Given the material below, return only the lines starting at the line with "hủy, nên dùng" and ending at the line with "nữ về dược động", exactly as they appear.

────

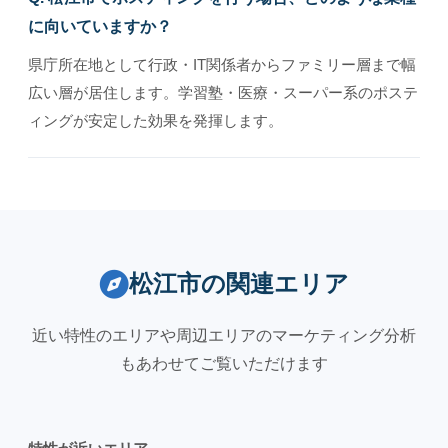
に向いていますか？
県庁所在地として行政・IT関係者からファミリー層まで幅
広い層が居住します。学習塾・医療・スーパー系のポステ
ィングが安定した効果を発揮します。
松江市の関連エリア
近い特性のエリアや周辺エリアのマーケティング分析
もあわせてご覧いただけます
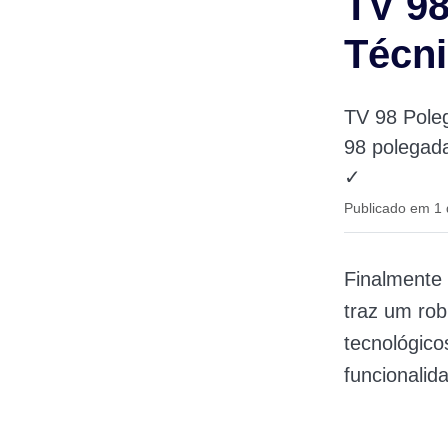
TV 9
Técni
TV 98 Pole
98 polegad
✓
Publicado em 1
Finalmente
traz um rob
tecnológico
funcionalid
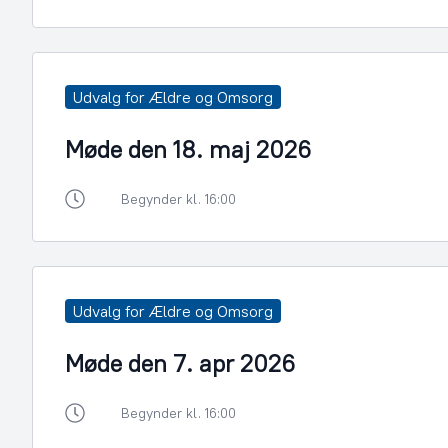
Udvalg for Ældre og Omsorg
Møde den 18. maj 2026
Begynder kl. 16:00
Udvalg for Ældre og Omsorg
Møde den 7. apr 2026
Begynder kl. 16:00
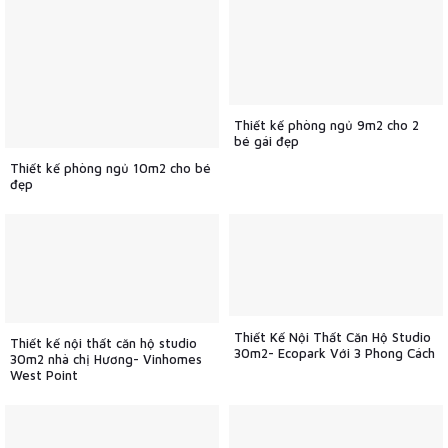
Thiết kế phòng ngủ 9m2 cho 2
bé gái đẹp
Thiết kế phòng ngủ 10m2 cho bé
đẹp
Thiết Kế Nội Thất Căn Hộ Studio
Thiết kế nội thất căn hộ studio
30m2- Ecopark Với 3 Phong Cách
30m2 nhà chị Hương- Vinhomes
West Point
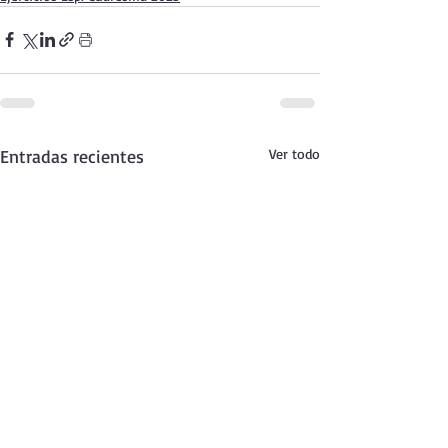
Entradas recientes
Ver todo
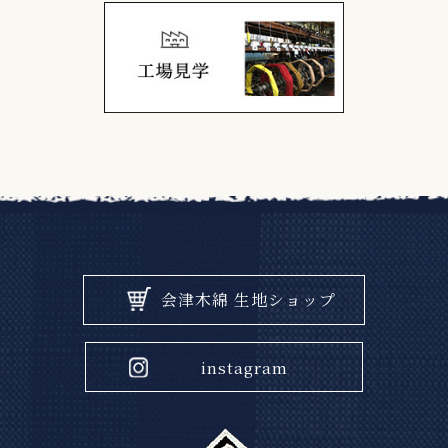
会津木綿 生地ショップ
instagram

────

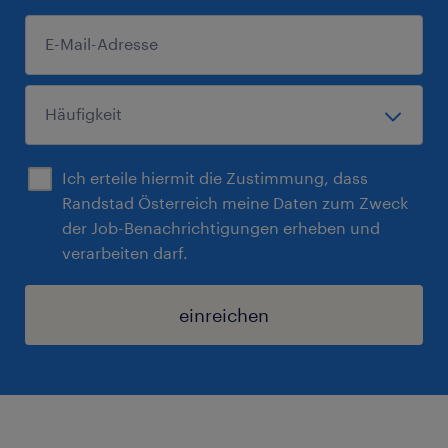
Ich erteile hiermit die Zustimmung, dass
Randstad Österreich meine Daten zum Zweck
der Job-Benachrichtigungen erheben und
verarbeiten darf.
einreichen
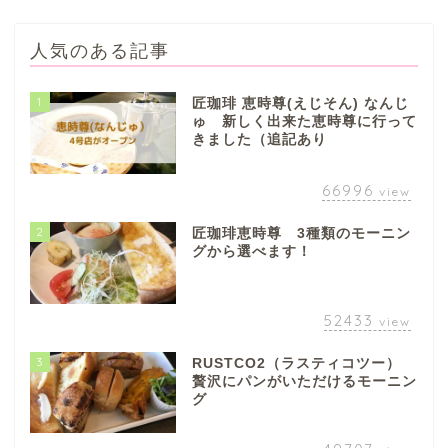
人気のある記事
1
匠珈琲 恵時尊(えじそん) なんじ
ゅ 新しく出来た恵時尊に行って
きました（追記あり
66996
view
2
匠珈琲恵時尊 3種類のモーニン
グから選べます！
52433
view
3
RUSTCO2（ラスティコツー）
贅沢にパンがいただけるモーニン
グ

────

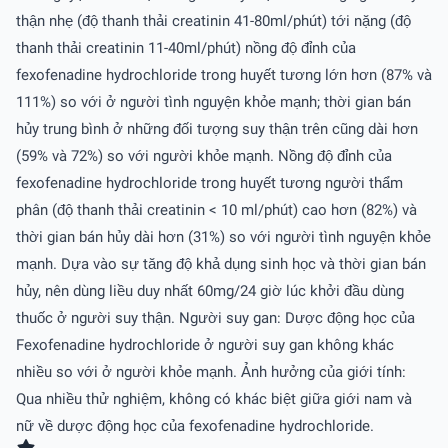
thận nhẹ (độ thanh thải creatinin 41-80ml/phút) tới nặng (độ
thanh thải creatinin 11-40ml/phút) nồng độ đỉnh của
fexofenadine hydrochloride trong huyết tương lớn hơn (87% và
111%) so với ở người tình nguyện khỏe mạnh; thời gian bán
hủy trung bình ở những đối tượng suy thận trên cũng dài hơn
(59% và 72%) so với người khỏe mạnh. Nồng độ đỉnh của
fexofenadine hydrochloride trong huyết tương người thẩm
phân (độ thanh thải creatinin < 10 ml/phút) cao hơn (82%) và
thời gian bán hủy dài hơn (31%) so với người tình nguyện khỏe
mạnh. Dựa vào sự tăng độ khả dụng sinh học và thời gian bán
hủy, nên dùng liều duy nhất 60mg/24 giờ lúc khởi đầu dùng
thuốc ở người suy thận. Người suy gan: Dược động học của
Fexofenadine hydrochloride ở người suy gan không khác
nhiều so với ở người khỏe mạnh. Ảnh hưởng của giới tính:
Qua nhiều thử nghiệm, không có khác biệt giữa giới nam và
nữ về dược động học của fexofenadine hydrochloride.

────

■ THE COMPLETED TASK
hủy, nên dùng liều duy nhất 60mg/24 giờ lúc khởi đầu dùng
thuốc ở người suy thận. Người suy gan: Dược động học của
Fexofenadine hydrochloride ở người suy gan không khác
nhiều so với ở người khỏe mạnh. Ảnh hưởng của giới tính:
Qua nhiều thử nghiệm, không có khác biệt giữa giới nam và
nữ về dược động học của fexofenadine hydrochloride.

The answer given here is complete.